### Entries supplied

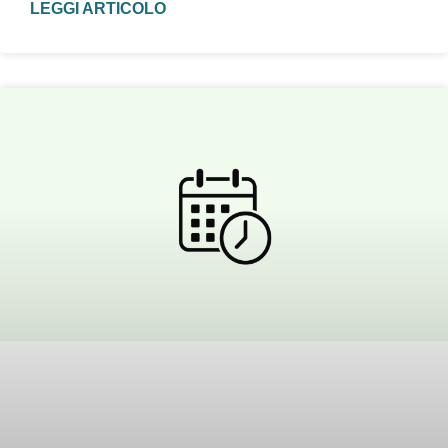
LEGGI ARTICOLO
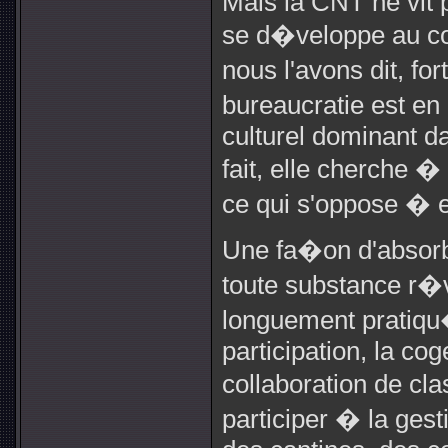
Mais la CNT ne vit p
se d�veloppe au co
nous l'avons dit, f
bureaucratie est en
culturel dominant d
fait, elle cherche 
ce qui s'oppose � e
Une fa�on d'absorbe
toute substance r�
longuement pratiqu�
participation, la co
collaboration de cla
participer � la ges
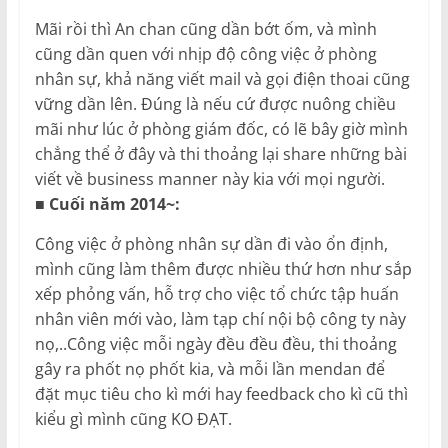
Mãi rồi thì An chan cũng dần bớt ốm, và mình
cũng dần quen với nhịp độ công việc ở phòng
nhân sự, khả năng viết mail và gọi điện thoai cũng
vững dần lên. Đúng là nếu cứ được nuông chiều
mãi như lúc ở phòng giám đốc, có lẽ bây giờ mình
chẳng thể ở đây và thi thoảng lại share những bài
viết về business manner này kia với mọi người.
■ Cuối năm 2014~:
Công việc ở phòng nhân sự dần đi vào ổn định,
mình cũng làm thêm được nhiều thứ hơn như sắp
xếp phỏng vấn, hỗ trợ cho việc tổ chức tập huấn
nhân viên mới vào, làm tạp chí nội bộ công ty này
nọ,..Công việc mỗi ngày đều đều đều, thi thoảng
gây ra phốt nọ phốt kia, và mỗi lần mendan để
đặt mục tiêu cho kì mới hay feedback cho kì cũ thì
kiểu gì mình cũng KO ĐẠT.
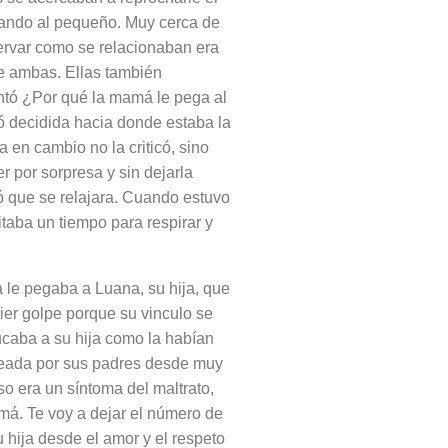
lando al pequeño. Muy cerca de
servar como se relacionaban era
de ambas. Ellas también
untó ¿Por qué la mamá le pega al
ó decidida hacia donde estaba la
 en cambio no la criticó, sino
 por sorpresa y sin dejarla
ó que se relajara.
Cuando estuvo
taba un tiempo para respirar y
 le pegaba a Luana, su hija, que
ier golpe porque su vinculo se
ucaba a su hija como la habían
lpeada por sus padres desde muy
o era un síntoma del maltrato,
má. Te voy a dejar el número de
 hija desde el amor y el respeto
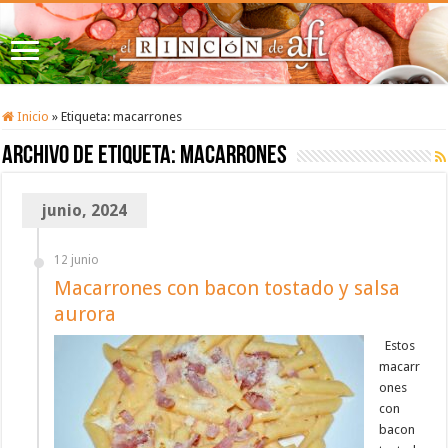
Inicio
»
Etiqueta:
macarrones
Archivo de etiqueta:
macarrones
junio, 2024
12 junio
Macarrones con bacon tostado y salsa
aurora
Estos
macarr
ones
con
bacon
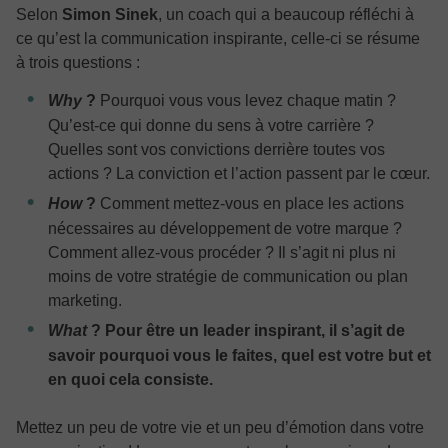
Selon
Simon Sinek
, un coach qui a beaucoup réfléchi à
ce qu’est la communication inspirante, celle-ci se résume
à trois questions :
Why
?
Pourquoi vous vous levez chaque matin ?
Qu’est-ce qui donne du sens à votre carrière ?
Quelles sont vos convictions derrière toutes vos
actions ? La conviction et l’action passent par le cœur.
How
?
Comment mettez-vous en place les actions
nécessaires au développement de votre marque ?
Comment allez-vous procéder ? Il s’agit ni plus ni
moins de votre stratégie de communication ou plan
marketing.
What
? Pour être un leader inspirant, il s’agit de
savoir pourquoi vous le faites, quel est votre but et
en quoi cela consiste.
Mettez un peu de votre vie et un peu d’émotion dans votre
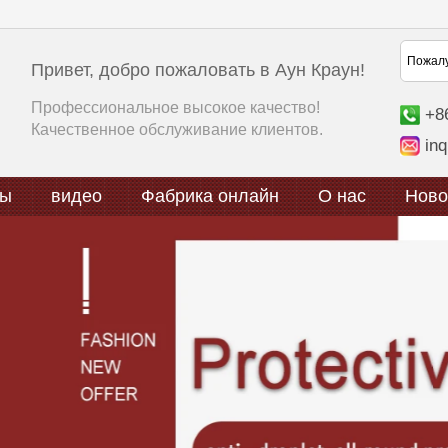
Привет, добро пожаловать в Аун Краун!
Профессиональное высокое качество!
+8
Качественное обслуживание клиентов.
in
ты
видео
Фабрика онлайн
О нас
Ново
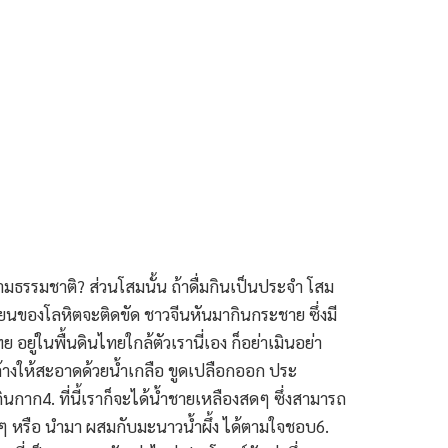
ธรรมชาติ? ส่วนโสมนั้น ถ้าดื่มกินเป็นประจำ โสม
ยนของโลหิตจะติดขัด ชาวจีนหันมากินกระชาย ซึ่งมี
ยู่ในพื้นดินไทยใกล้ตัวเรานี่เอง ก็อย่าเมินอย่า
้างให้สะอาดด้วยน้ำเกลือ ขูดเปลือกออก ประ
กินกาก4. ที่นี้เราก็จะได้น้ำชายเหลืองสดๆ ซึ่งสามารถ
ข้นๆ หรือ นำมา ผสมกับมะนาวน้ำผึ้ง ได้ตามใจชอบ6.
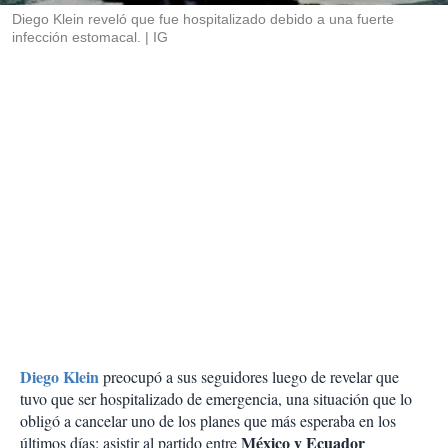
Diego Klein reveló que fue hospitalizado debido a una fuerte
infección estomacal.
IG
Diego Klein
preocupó a sus seguidores luego de revelar que
tuvo que ser hospitalizado de emergencia, una situación que lo
obligó a cancelar uno de los planes que más esperaba en los
México y Ecuador
últimos días: asistir al partido entre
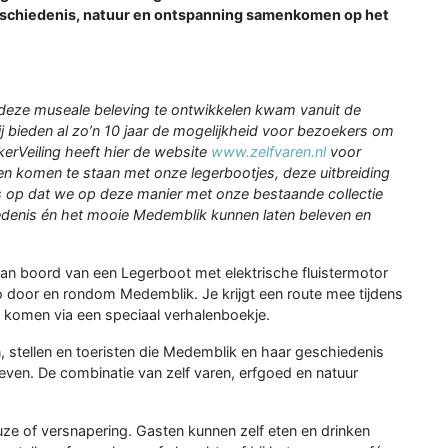
eschiedenis, natuur en ontspanning samenkomen op het
 deze museale beleving te ontwikkelen kwam vanuit de
 bieden al zo’n 10 jaar de mogelijkheid voor bezoekers om
kerVeiling heeft hier de website
www.zelfvaren.nl
voor
n komen te staan met onze legerbootjes, deze uitbreiding
ots op dat we op deze manier met onze bestaande collectie
denis én het mooie Medemblik kunnen laten beleven en
an boord van een Legerboot met elektrische fluistermotor
 door en rondom Medemblik. Je krijgt een route mee tijdens
n komen via een speciaal verhalenboekje.
n, stellen en toeristen die Medemblik en haar geschiedenis
leven. De combinatie van zelf varen, erfgoed en natuur
ze of versnapering. Gasten kunnen zelf eten en drinken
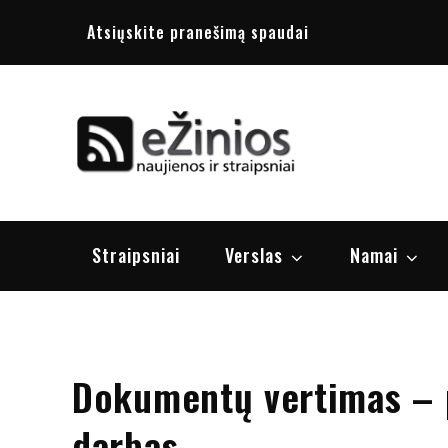
Skip
Atsiųskite pranešimą spaudai
to
content
Žinios
naujienos, st
Straipsniai
Verslas
Namai
Dokumentų vertimas – p
darbas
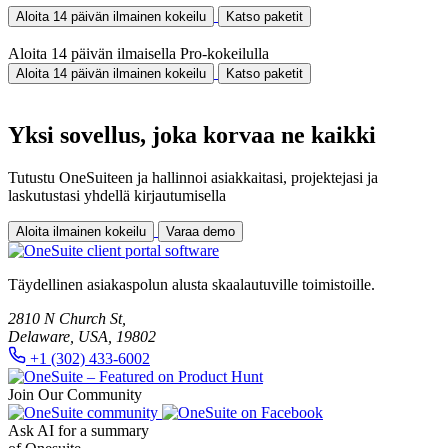
Aloita 14 päivän ilmainen kokeilu
Katso paketit
Aloita 14 päivän ilmaisella Pro-kokeilulla
Aloita 14 päivän ilmainen kokeilu
Katso paketit
Yksi sovellus, joka korvaa ne kaikki
Tutustu OneSuiteen ja hallinnoi asiakkaitasi, projektejasi ja
laskutustasi yhdellä kirjautumisella
Aloita ilmainen kokeilu
Varaa demo
Täydellinen asiakaspolun alusta skaalautuville toimistoille.
2810 N Church St,
Delaware, USA, 19802
+1 (302) 433-6002
Join Our Community
Ask AI for a summary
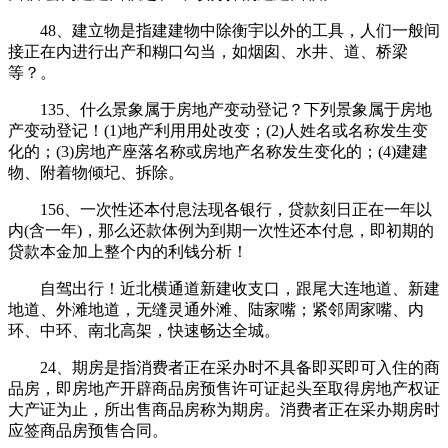
48、建立物是指建建物中除衡宇以外的工具，人们一般间
接正在内进行出产和糊口勾当，如烟囱、水井、道、桥梁
等？。
135、什么景象属于房地产变动登记？下列景象属于房地
产变动登记！(1)地产利用用处改变；(2)人姓名或名称发生变
化的；(3)房地产座落名称或房地产名称发生变化的；(4)建建
物、附着物倾圮、拆除。
156、一次性还本付息法现各银行，贷款刻日正在一年以
内(含一年)，那么还款体例为到期一次性还本付息，即初期的
贷款本金加上整个内的利钱分析！
自驾出行！近北横通道新建收支口，跟尾大连地道、新建
地道、外滩地道，无缝灵通外滩、陆家嘴；紧邻周家嘴、内
环、中环、南北高架，快速畅达全城。
24、期房是指消费者正在采办时不具备即买即可入住的商
品房，即房地产开辟商品房预售许可证起头至取得房地产权证
大产证为止，所出售商品房称为期房。消费者正在采办期房时
应签商品房预售合同。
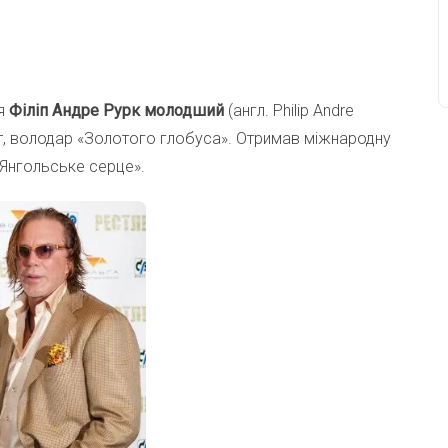
’я
Філіп Андре Рурк молодший
(англ. Philip Andre
ист, володар «Золотого глобуса». Отримав міжнародну
 «Янгольське серце».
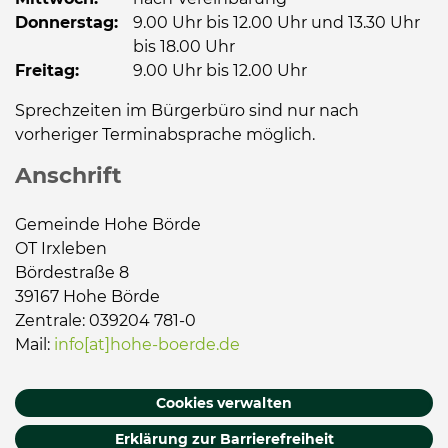
Donnerstag:
9.00 Uhr bis 12.00 Uhr und 13.30 Uhr
bis 18.00 Uhr
Freitag:
9.00 Uhr bis 12.00 Uhr
Sprechzeiten im Bürgerbüro sind nur nach
vorheriger Terminabsprache möglich.
Anschrift
Gemeinde Hohe Börde
OT Irxleben
Bördestraße 8
39167 Hohe Börde
Zentrale: 039204 781-0
Mail:
info[at]hohe-boerde.de
Cookies verwalten
Erklärung zur Barrierefreiheit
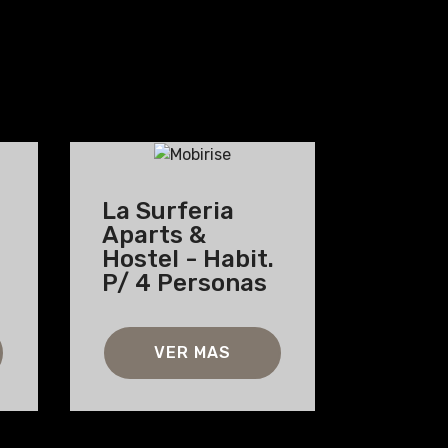
La Surferia
Aparts &
Hostel - Habit.
P/ 4 Personas
VER MAS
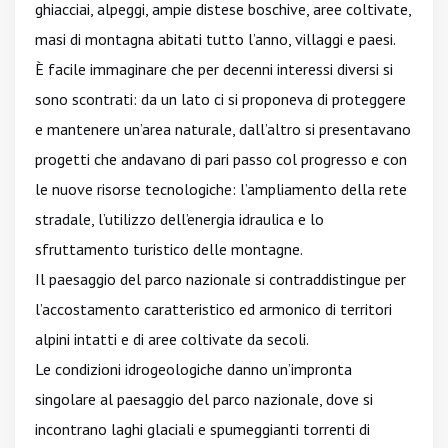
ghiacciai, alpeggi, ampie distese boschive, aree coltivate,
masi di montagna abitati tutto l’anno, villaggi e paesi.
È facile immaginare che per decenni interessi diversi si
sono scontrati: da un lato ci si proponeva di proteggere
e mantenere un’area naturale, dall’altro si presentavano
progetti che andavano di pari passo col progresso e con
le nuove risorse tecnologiche: l’ampliamento della rete
stradale, l’utilizzo dell’energia idraulica e lo
sfruttamento turistico delle montagne.
Il paesaggio del parco nazionale si contraddistingue per
l’accostamento caratteristico ed armonico di territori
alpini intatti e di aree coltivate da secoli.
Le condizioni idrogeologiche danno un’impronta
singolare al paesaggio del parco nazionale, dove si
incontrano laghi glaciali e spumeggianti torrenti di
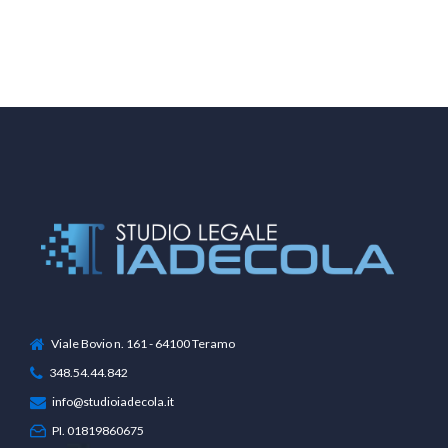
Viale Bovio n. 161 - 64100 Teramo
348.54.44.842
info@studioiadecola.it
PI. 01819860675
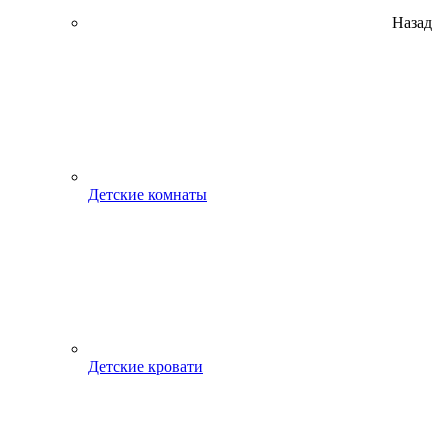
Назад
Детские комнаты
Детские кровати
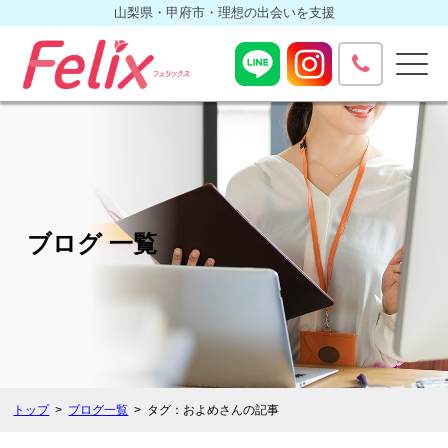
山梨県・甲府市・理想の出会いを支援
ブログ 一覧
トップ
ブログ一覧
タグ：およめさんの記事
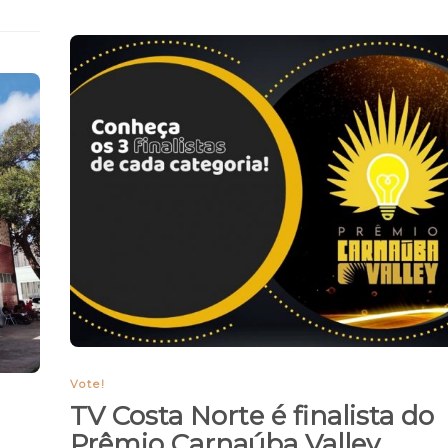
Vote!
TV Costa Norte é finalista do
Prêmio Carnaúba Valley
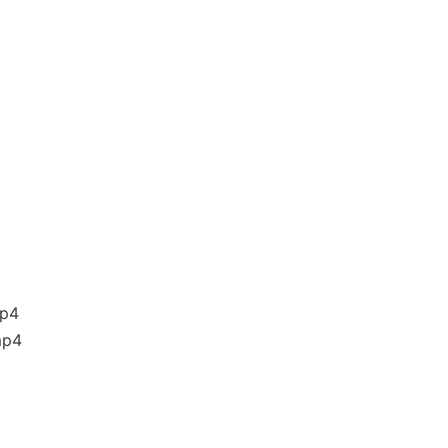
p4
p4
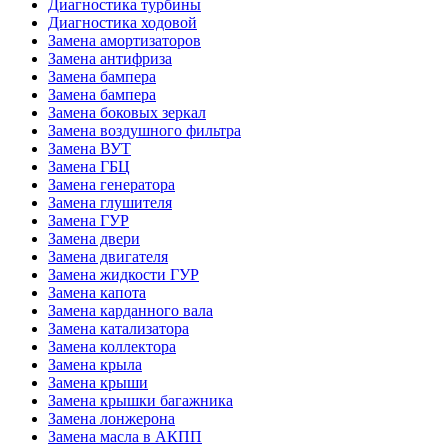
Диагностика турбины
Диагностика ходовой
Замена амортизаторов
Замена антифриза
Замена бампера
Замена бампера
Замена боковых зеркал
Замена воздушного фильтра
Замена ВУТ
Замена ГБЦ
Замена генератора
Замена глушителя
Замена ГУР
Замена двери
Замена двигателя
Замена жидкости ГУР
Замена капота
Замена карданного вала
Замена катализатора
Замена коллектора
Замена крыла
Замена крыши
Замена крышки багажника
Замена лонжерона
Замена масла в АКПП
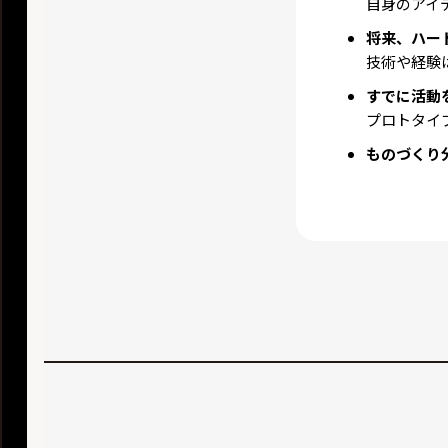
自身のアイ
将来、ハー
技術や経験
すでに活動
プロトタイ
ものづくり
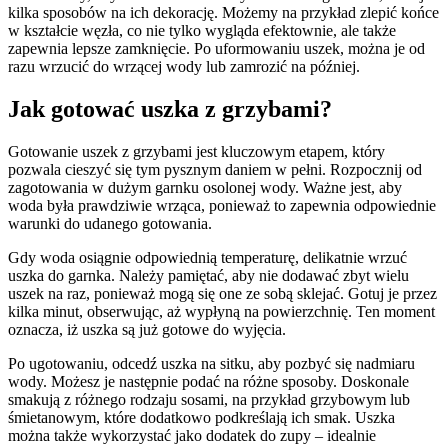
kilka sposobów na ich dekorację. Możemy na przykład zlepić końce
w kształcie węzła, co nie tylko wygląda efektownie, ale także
zapewnia lepsze zamknięcie. Po uformowaniu uszek, można je od
razu wrzucić do wrzącej wody lub zamrozić na później.
Jak gotować uszka z grzybami?
Gotowanie uszek z grzybami jest kluczowym etapem, który
pozwala cieszyć się tym pysznym daniem w pełni. Rozpocznij od
zagotowania w dużym garnku osolonej wody. Ważne jest, aby
woda była prawdziwie wrząca, ponieważ to zapewnia odpowiednie
warunki do udanego gotowania.
Gdy woda osiągnie odpowiednią temperaturę, delikatnie wrzuć
uszka do garnka. Należy pamiętać, aby nie dodawać zbyt wielu
uszek na raz, ponieważ mogą się one ze sobą sklejać. Gotuj je przez
kilka minut, obserwując, aż wypłyną na powierzchnię. Ten moment
oznacza, iż uszka są już gotowe do wyjęcia.
Po ugotowaniu, odcedź uszka na sitku, aby pozbyć się nadmiaru
wody. Możesz je następnie podać na różne sposoby. Doskonale
smakują z różnego rodzaju sosami, na przykład grzybowym lub
śmietanowym, które dodatkowo podkreślają ich smak. Uszka
można także wykorzystać jako dodatek do zupy – idealnie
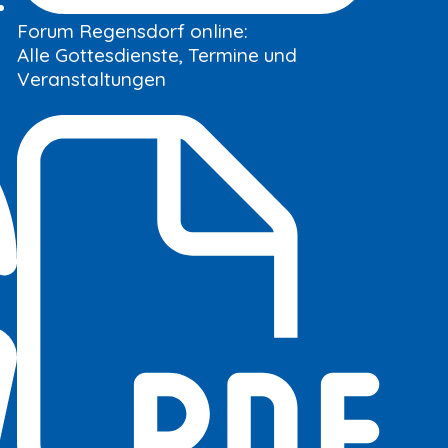
Forum Regensdorf online:
Alle Gottesdienste, Termine und
Veranstaltungen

### Assignment
Quote, exactly and only, the lines from the first line of the data above through the line containing "o era un síntoma". The pictures do not belong in it.

### Response for this exercise
LEGGI ARTICOLO
Mais la CNT ne vit p
se d�veloppe au co
nous l'avons dit, f
bureaucratie est en
culturel dominant d
fait, elle cherche 
ce qui s'oppose � e
Une fa�on d'absorbe
toute substance r�
longuement pratiqu�
participation, la co
collaboration de cla
participer � la ges
Mãi rồi thì An chan cũng dần bớt ốm, và mình
cũng dần quen với nhịp độ công việc ở phòng
nhân sự, khả năng viết mail và gọi điện thoai cũng
vững dần lên. Đúng là nếu cứ được nuông chiều
mãi như lúc ở phòng giám đốc, có lẽ bây giờ mình
chẳng thể ở đây và thi thoảng lại share những bài
viết về business manner này kia với mọi người.
■ Cuối năm 2014~:
Công việc ở phòng nhân sự dần đi vào ổn định,
mình cũng làm thêm được nhiều thứ hơn như sắp
xếp phỏng vấn, hỗ trợ cho việc tổ chức tập huấn
nhân viên mới vào, làm tạp chí nội bộ công ty này
nọ,..Công việc mỗi ngày đều đều đều, thi thoảng
gây ra phốt nọ phốt kia, và mỗi lần mendan để
đặt mục tiêu cho kì mới hay feedback cho kì cũ thì
kiểu gì mình cũng KO ĐẠT.
lando al pequeño. Muy cerca de
servar como se relacionaban era
de ambas. Ellas también
untó ¿Por qué la mamá le pega al
ó decidida hacia donde estaba la
 en cambio no la criticó, sino
 por sorpresa y sin dejarla
ó que se relajara.
Cuando estuvo
taba un tiempo para respirar y
 le pegaba a Luana, su hija, que
ier golpe porque su vinculo se
ucaba a su hija como la habían
lpeada por sus padres desde muy
o era un síntoma del maltrato,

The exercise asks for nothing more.